:: TASK BRIEF ::
Select every line below containing the word "Avenida".
=== Begin Enclosure ===
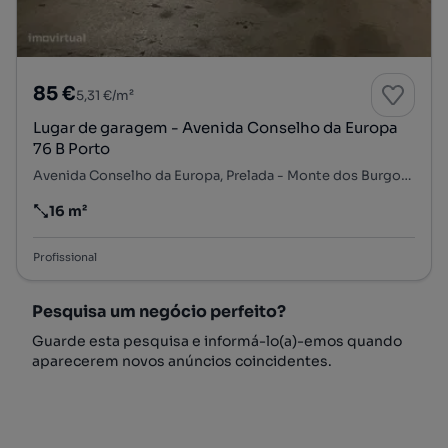
85 €
5,31 €/m²
Lugar de garagem - Avenida Conselho da Europa
76 B Porto
Avenida Conselho da Europa, Prelada - Monte dos Burgos, Ramalde, Porto, Porto
16 m²
Preço por metro quadrado
Profissional
Pesquisa um negócio perfeito?
Guarde esta pesquisa e informá-lo(a)-emos quando
aparecerem novos anúncios coincidentes.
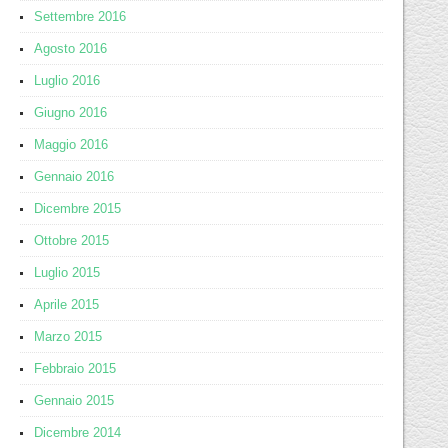
Settembre 2016
Agosto 2016
Luglio 2016
Giugno 2016
Maggio 2016
Gennaio 2016
Dicembre 2015
Ottobre 2015
Luglio 2015
Aprile 2015
Marzo 2015
Febbraio 2015
Gennaio 2015
Dicembre 2014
=== End Enclosure ===
:: RESULT FOR THIS EXERCISE ::
Lugar de garagem - Avenida Conselho da Europa
Avenida Conselho da Europa, Prelada - Monte dos Burgos, Ramalde, Porto, Porto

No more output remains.